Another band had more success at the domestic box office this weekend, the band in question being a little known musical act called The Beatles. A documentary directed by Ron Howard entitled The Beatles: Eight Days A Week-The Touring Years debuted in 85 theaters to gross a solid $615,632. Also bowing this weekend, in significantly more theaters, was Mr. Church, Eddie Murphy's first theatrical release since the 2012 box office dud A Thousand Words. Mr. Church grossed a meager $407,151 at 354 theaters for a pitiful per-theater average of $1,150. Eddie Murphy did a few talk shows (namely, Jimmy Kimmel Live!) to promote the project, but that was the extent of the promotion I ever saw for the project, which also received disastrous reviews, a kiss of death for adult-skewing dramas.
There was no easy exit from its box office troubles for The Disappointments Room, which lost a massive 71% this weekend, grossing only $400,000 and taking its abysmal domestic gross to only $2.2 million. The Chinese crime comedy Cock And Bull debuted in 12 theaters to $35,000. Did you know a comedy starring Shirley Maclaine and Jessica Lange opened this weekend? No? Don't worry, you're not alone. That movie, Wild Oats, debuted to a disastrous $18,700 at only 100 theaters. Finally, Miss Stevens debuted to $3,005 at 2 locations.

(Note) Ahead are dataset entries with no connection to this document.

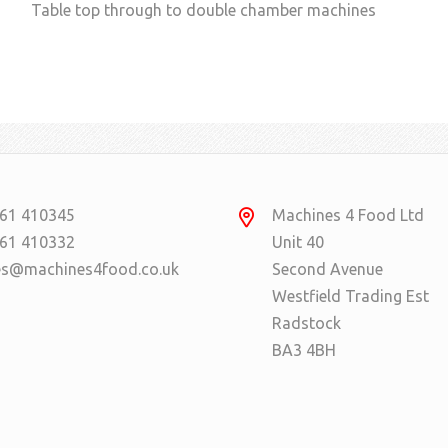
Table top through to double chamber machines
61 410345
Machines 4 Food Ltd
61 410332
Unit 40
es@machines4food.co.uk
Second Avenue
Westfield Trading Est
Radstock
BA3 4BH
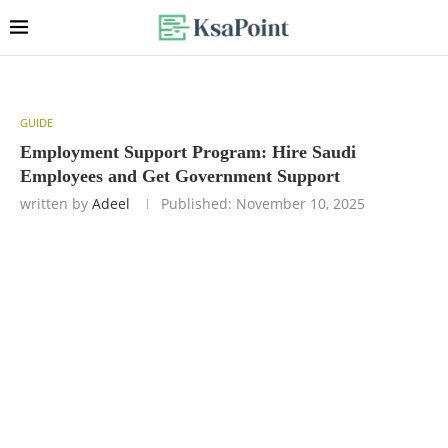
GUIDE
Employment Support Program: Hire Saudi
Employees and Get Government Support
written by
Adeel
Published:
November 10, 2025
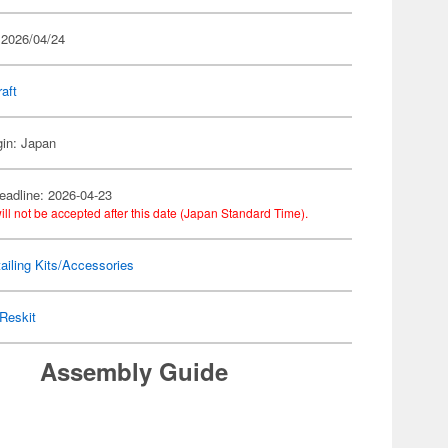
 2026/04/24
raft
gin: Japan
eadline: 2026-04-23
ill not be accepted after this date (Japan Standard Time).
ailing Kits/Accessories
Reskit
Assembly Guide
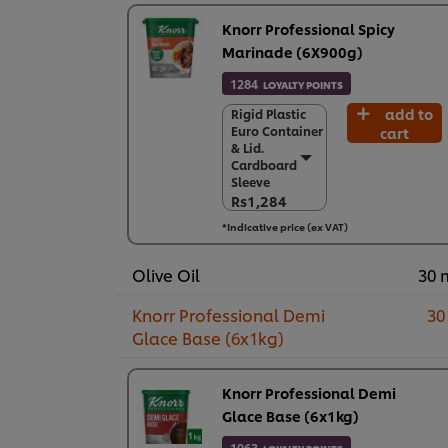
Knorr Professional Spicy
Marinade (6X900g)
1284
LOYALTY POINTS
add to
Rigid Plastic
Rigid Plastic
Euro Container
cart
Euro Container
& Lid.
& Lid.
Cardboard
Cardboard
Sleeve
Sleeve
Rs1,284
Rs1,284
*Indicative price (ex VAT)
6 x 900 g
Rs7,706
Olive Oil
30 
Knorr Professional Demi
30
Glace Base (6x1kg)
Knorr Professional Demi
Glace Base (6x1kg)
1963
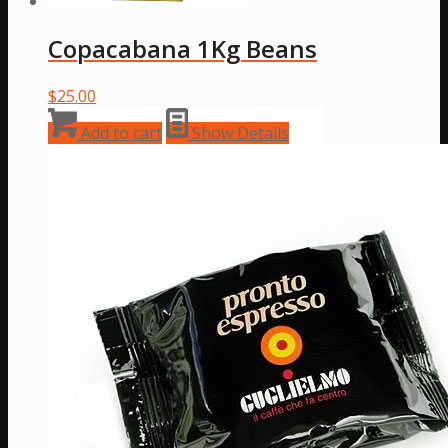
Copacabana 1Kg Beans
$
25.00
Add to cart
Show Details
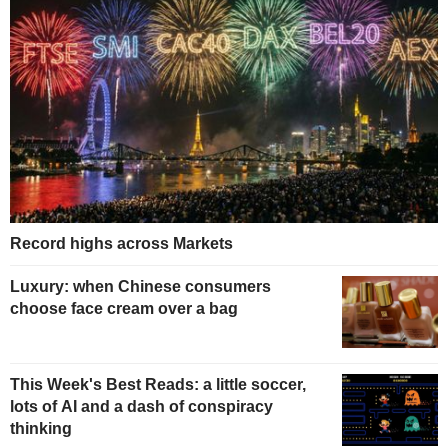
Record highs across Markets
Luxury: when Chinese consumers
choose face cream over a bag
This Week's Best Reads: a little soccer,
lots of AI and a dash of conspiracy
thinking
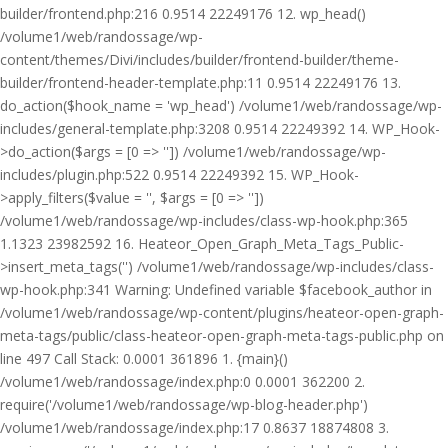
builder/frontend.php:216 0.9514 22249176 12. wp_head()
/volume1/web/randossage/wp-
content/themes/Divi/includes/builder/frontend-builder/theme-
builder/frontend-header-template.php:11 0.9514 22249176 13.
do_action($hook_name = 'wp_head') /volume1/web/randossage/wp-
includes/general-template.php:3208 0.9514 22249392 14. WP_Hook-
>do_action($args = [0 => '']) /volume1/web/randossage/wp-
includes/plugin.php:522 0.9514 22249392 15. WP_Hook-
>apply_filters($value = '', $args = [0 => ''])
/volume1/web/randossage/wp-includes/class-wp-hook.php:365
1.1323 23982592 16. Heateor_Open_Graph_Meta_Tags_Public-
>insert_meta_tags('') /volume1/web/randossage/wp-includes/class-
wp-hook.php:341 Warning: Undefined variable $facebook_author in
/volume1/web/randossage/wp-content/plugins/heateor-open-graph-
meta-tags/public/class-heateor-open-graph-meta-tags-public.php on
line 497 Call Stack: 0.0001 361896 1. {main}()
/volume1/web/randossage/index.php:0 0.0001 362200 2.
require('/volume1/web/randossage/wp-blog-header.php')
/volume1/web/randossage/index.php:17 0.8637 18874808 3.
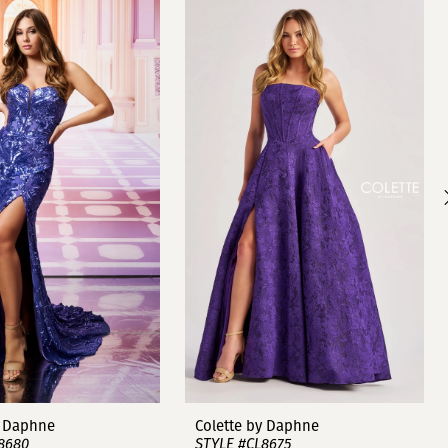
y Daphne
Colette by Daphne
8680
STYLE #CL8675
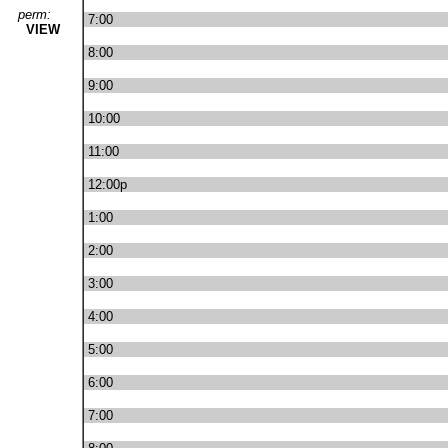
perm:
7:00
VIEW
8:00
9:00
10:00
11:00
12:00p
1:00
2:00
3:00
4:00
5:00
6:00
7:00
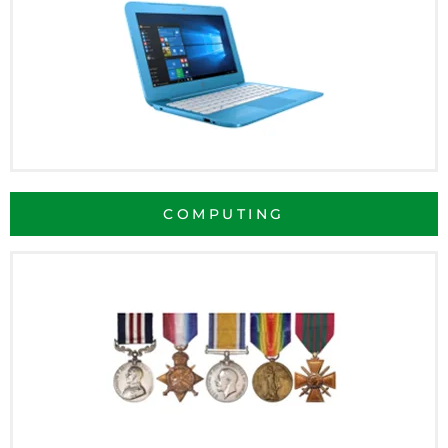
COMPUTING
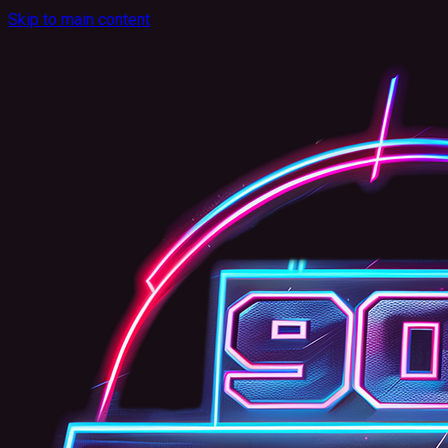
Skip to main content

Independence Day: Resurgence and The Legend Of Tarzan both ended their domestic box office runs this past Thursday. I already covered both films in my Summer 2016 box office retrospective, but briefly, Independence Day: Resurgence finished its domestic run with only $103.1 million, a dismal sum that came thanks to a generic marketing campaign and word-of-mouth from critics and audiences alike that the film was just a dull retread of its predecessor. The massive $180 million budget of The Legend Of Tarzan, as well as its only OK overseas grosses, keeps it from being more than an OK performer, but it was the only summer blockbuster to significantly outperform expectations this year and beat out more high-profile offerings like the aforementioned Independence Day sequel and the newest Ninja Turtles movie.
The Top 12 grossed $74.6 million, a 25% decline from the same weekend last year when Maze Runner: The Scorch Trials raced to the top of the box office.